** Given information follows **

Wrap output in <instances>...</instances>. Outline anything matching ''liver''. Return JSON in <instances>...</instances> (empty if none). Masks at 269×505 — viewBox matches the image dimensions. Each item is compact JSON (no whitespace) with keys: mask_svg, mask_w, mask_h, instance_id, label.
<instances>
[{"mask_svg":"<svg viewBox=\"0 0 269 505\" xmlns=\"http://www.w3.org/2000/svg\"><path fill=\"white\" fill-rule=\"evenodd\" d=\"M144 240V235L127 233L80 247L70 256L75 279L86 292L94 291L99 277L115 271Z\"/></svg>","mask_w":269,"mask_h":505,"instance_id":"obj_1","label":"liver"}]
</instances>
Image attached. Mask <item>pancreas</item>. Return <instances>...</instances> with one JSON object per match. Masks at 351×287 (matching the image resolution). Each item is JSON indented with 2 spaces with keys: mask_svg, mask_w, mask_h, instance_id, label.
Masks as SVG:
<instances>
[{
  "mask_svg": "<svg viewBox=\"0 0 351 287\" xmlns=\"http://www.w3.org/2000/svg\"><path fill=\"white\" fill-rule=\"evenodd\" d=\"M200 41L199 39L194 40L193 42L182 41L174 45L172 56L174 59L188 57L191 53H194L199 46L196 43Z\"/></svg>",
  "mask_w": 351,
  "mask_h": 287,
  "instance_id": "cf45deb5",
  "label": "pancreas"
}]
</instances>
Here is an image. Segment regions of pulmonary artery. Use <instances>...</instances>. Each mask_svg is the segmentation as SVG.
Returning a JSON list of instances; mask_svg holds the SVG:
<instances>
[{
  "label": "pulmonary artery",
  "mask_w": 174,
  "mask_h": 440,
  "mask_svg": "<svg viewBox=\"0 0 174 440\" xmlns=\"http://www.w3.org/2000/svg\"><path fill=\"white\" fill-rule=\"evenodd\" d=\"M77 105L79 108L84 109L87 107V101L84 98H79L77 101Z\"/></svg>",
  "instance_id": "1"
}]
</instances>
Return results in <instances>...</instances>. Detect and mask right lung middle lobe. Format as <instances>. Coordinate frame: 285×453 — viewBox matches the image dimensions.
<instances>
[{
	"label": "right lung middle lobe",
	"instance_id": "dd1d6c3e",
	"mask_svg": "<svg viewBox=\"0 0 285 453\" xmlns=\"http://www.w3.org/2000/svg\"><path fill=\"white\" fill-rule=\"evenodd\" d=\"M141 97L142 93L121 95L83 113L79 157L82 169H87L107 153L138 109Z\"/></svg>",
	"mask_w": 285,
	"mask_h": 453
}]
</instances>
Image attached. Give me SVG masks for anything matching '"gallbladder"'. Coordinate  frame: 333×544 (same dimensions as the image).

** End of Given information **

• [Exercise details]
Copy out all the records exactly.

• [Solution below]
Wrap output in <instances>...</instances>. Outline anything matching ''liver''. Return JSON in <instances>...</instances> (empty if none). Masks at 269×505 — viewBox matches the image dimensions. Each item is compact JSON (no whitespace) with keys: mask_svg, mask_w, mask_h, instance_id, label.
<instances>
[{"mask_svg":"<svg viewBox=\"0 0 269 505\" xmlns=\"http://www.w3.org/2000/svg\"><path fill=\"white\" fill-rule=\"evenodd\" d=\"M144 240V235L127 233L80 247L70 256L75 279L86 292L94 291L99 277L115 271Z\"/></svg>","mask_w":269,"mask_h":505,"instance_id":"obj_1","label":"liver"}]
</instances>
Image attached. Mask <item>pancreas</item>. Return <instances>...</instances> with one JSON object per match. Masks at 351×287 (matching the image resolution). Each item is JSON indented with 2 spaces with keys: mask_svg, mask_w, mask_h, instance_id, label.
Masks as SVG:
<instances>
[{
  "mask_svg": "<svg viewBox=\"0 0 351 287\" xmlns=\"http://www.w3.org/2000/svg\"><path fill=\"white\" fill-rule=\"evenodd\" d=\"M200 41L199 39L194 40L193 42L182 41L174 45L172 56L174 59L188 57L191 53H194L199 46L196 43Z\"/></svg>",
  "mask_w": 351,
  "mask_h": 287,
  "instance_id": "cf45deb5",
  "label": "pancreas"
}]
</instances>
Here is an image. Segment regions of pulmonary artery. Use <instances>...</instances>. Each mask_svg is the segmentation as SVG.
Returning a JSON list of instances; mask_svg holds the SVG:
<instances>
[{
  "label": "pulmonary artery",
  "mask_w": 174,
  "mask_h": 440,
  "mask_svg": "<svg viewBox=\"0 0 174 440\" xmlns=\"http://www.w3.org/2000/svg\"><path fill=\"white\" fill-rule=\"evenodd\" d=\"M77 105L79 108L84 109L87 107V101L84 98H79L77 101Z\"/></svg>",
  "instance_id": "1"
}]
</instances>
Return results in <instances>...</instances>. Detect and mask right lung middle lobe. Format as <instances>. Coordinate frame: 285×453 — viewBox matches the image dimensions.
<instances>
[{
	"label": "right lung middle lobe",
	"instance_id": "dd1d6c3e",
	"mask_svg": "<svg viewBox=\"0 0 285 453\" xmlns=\"http://www.w3.org/2000/svg\"><path fill=\"white\" fill-rule=\"evenodd\" d=\"M141 97L142 93L121 95L83 113L79 157L82 169H87L107 153L138 109Z\"/></svg>",
	"mask_w": 285,
	"mask_h": 453
}]
</instances>
Image attached. Give me SVG masks for anything matching '"gallbladder"'. Coordinate  frame: 333×544 (same dimensions as the image).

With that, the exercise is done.